In the current study, we demonstrated that human PNMA2 is robustly secreted from cells as an icosahedral, non-enveloped capsid. We showed that although PNMA2 does not package RNA in human cells, an engineered variant with an RNA-binding domain grafted on to the C-terminus can package cargo RNA in vitro. Combining these self-assembled, packaged ePNMA2 capsids with the cell-penetrating peptide LAH4 led to efficient functional delivery of mRNA.

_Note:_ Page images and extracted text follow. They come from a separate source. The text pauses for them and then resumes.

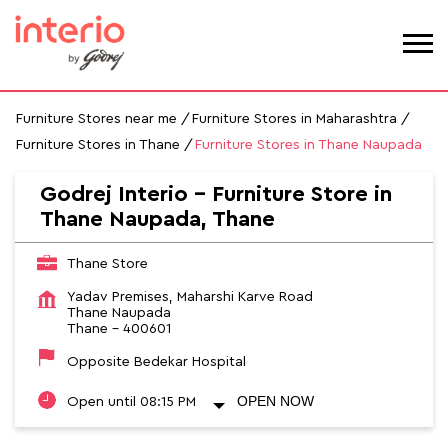
Furniture Stores near me
Furniture Stores in Maharashtra
Furniture Stores in Thane
Furniture Stores in Thane Naupada
Godrej Interio - Furniture Store in
Thane Naupada, Thane
Thane Store
Yadav Premises, Maharshi Karve Road
Thane Naupada
Thane
-
400601
Opposite Bedekar Hospital
OPEN NOW
Open until 08:15 PM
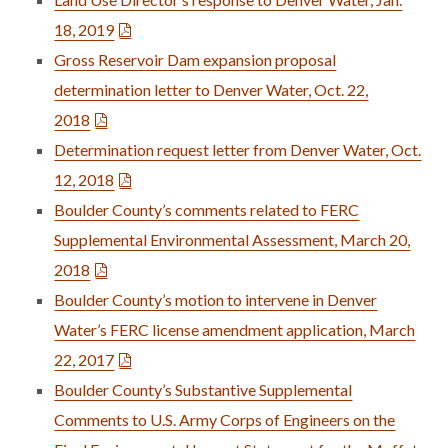
18, 2019
Gross Reservoir Dam expansion proposal
determination letter to Denver Water, Oct. 22,
2018
Determination request letter from Denver Water, Oct.
12, 2018
Boulder County’s comments related to FERC
Supplemental Environmental Assessment, March 20,
2018
Boulder County’s motion to intervene in Denver
Water’s FERC license amendment application, March
22, 2017
Boulder County’s Substantive Supplemental
Comments to U.S. Army Corps of Engineers on the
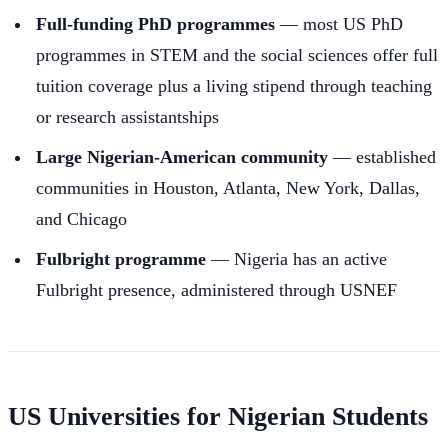
Full-funding PhD programmes
— most US PhD
programmes in STEM and the social sciences offer full
tuition coverage plus a living stipend through teaching
or research assistantships
Large Nigerian-American community
— established
communities in Houston, Atlanta, New York, Dallas,
and Chicago
Fulbright programme
— Nigeria has an active
Fulbright presence, administered through USNEF
US Universities for Nigerian Students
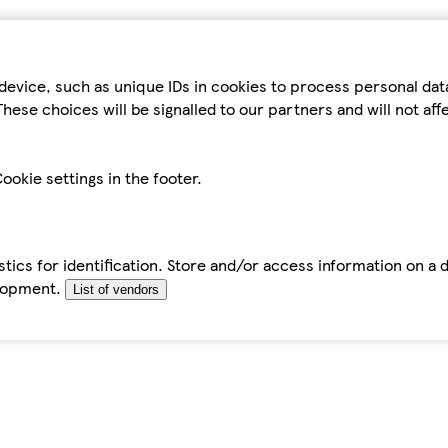
device, such as unique IDs in cookies to process personal da
hese choices will be signalled to our partners and will not af
ookie settings in the footer.
tics for identification. Store and/or access information on a 
elopment.
List of vendors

Our demonstration of an all protein, in vitro produced delivery vehicle offers a starting point for further bioengineering. For example, increasing positive charges in the ePNMA2 capsid lumen could enhance RNA packaging efficiency. Further engineering of the ePNMA2 capsid surface residues may allow robust cell entry without LAH4, or targeted cell-type or tissue tropism. Engineering strategies applied to AAVs, which bear a similar T = 1 icosahedral capsid structure, could be used to modify the ePNMA2 capsid surface with integrin binding motifs or nanobodies and thus modulate ePNMA2 tropism (28, 29). In addition to modulating tropism, ePNMA2 presents an attractive substrate for protein engineering to adapt the capsids for cell entry and endosomal escape without the need for LAH4. A third avenue for future protein engineering is the modification of potentially immunogenic peptides, which may be particularly important for PNMA2 given reported cases of paraneoplastic disorders resulting from inappropriate expression of PNMA family members in some cancers (8–10).

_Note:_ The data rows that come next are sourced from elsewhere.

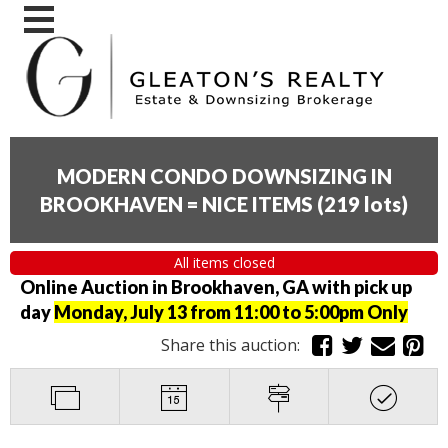
MODERN CONDO DOWNSIZING IN
BROOKHAVEN = NICE ITEMS
(
219 lots
)
All items closed
Online Auction in Brookhaven, GA with pick up
day
Monday, July 13 from 11:00 to 5:00pm Only
Share this auction:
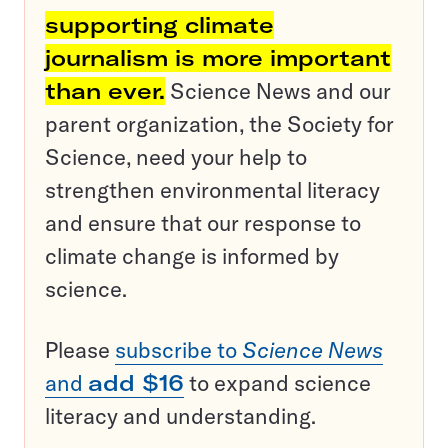
supporting climate
journalism is more important
than ever.
Science News and our
parent organization, the Society for
Science, need your help to
strengthen environmental literacy
and ensure that our response to
climate change is informed by
science.
Please
subscribe to
Science News
and
add $16
to expand science
literacy and understanding.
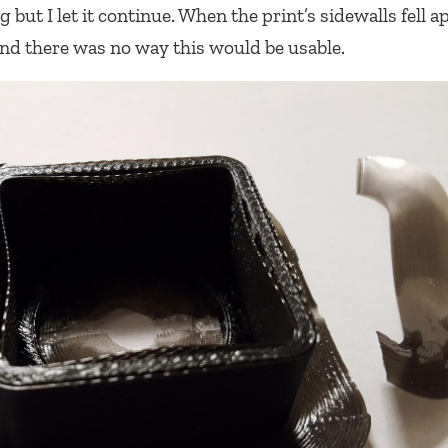
but I let it continue. When the print’s sidewalls fell ap
d there was no way this would be usable.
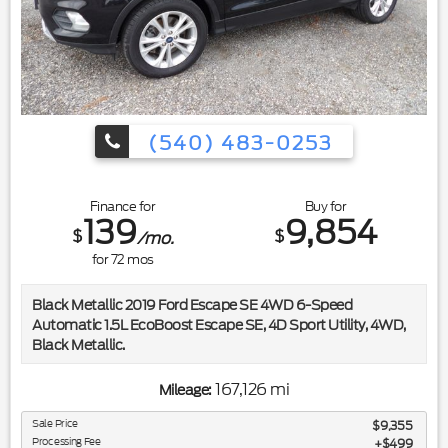
(540) 483-0253
Finance for
Buy for
139
9,854
$
$
/mo.
for
72
mos
Black Metallic 2019 Ford Escape SE 4WD 6-Speed
Automatic 1.5L EcoBoost Escape SE, 4D Sport Utility, 4WD,
Black Metallic.
Included in the purchase price of this vehicle is a 3 month or
167,126 mi
Mileage:
3,000 mile limited power train warranty. Recent Arrival!
22/28 City/Highway MPG
Sale Price
$9,355
Processing Fee
$499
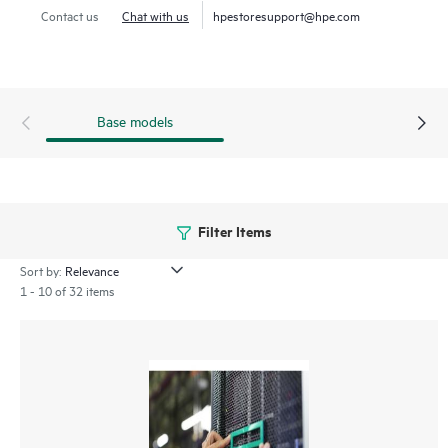
Contact us
Chat with us
hpestoresupport@hpe.com
Base models
Filter Items
Sort by:
1 - 10 of 32 items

Finally, our work with PNMA2 may be extended to other PNMA family members, some of which also form capsids, although these capsids appear more similar to the immature HIV gag than the icosahedral capsids formed by PNMA2 (SI Appendix, Fig. S10A) (24, 30). The Drosophila Arc protein also forms an icosahedral capsid, albeit with T = 4 triangulation (31) and, like many PNMA family members, is highly expressed in the central nervous system (CNS) (SI Appendix, Fig. S10 B and C) (3, 4). Given that Arc has been shown to transfer RNA within neurons, this raises the question of whether secreted PNMA capsids may enter specific recipient cells in the CNS (3, 4). Further investigation of PNMA cell tropism and engineering of PNMA capsids may allow these vehicles to be harnessed for delivery of genetic cargoes to the brain, a long-standing goal in the delivery field.

Materials and Methods

Determination and Comparison of Domain Architecture of the PNMA Family.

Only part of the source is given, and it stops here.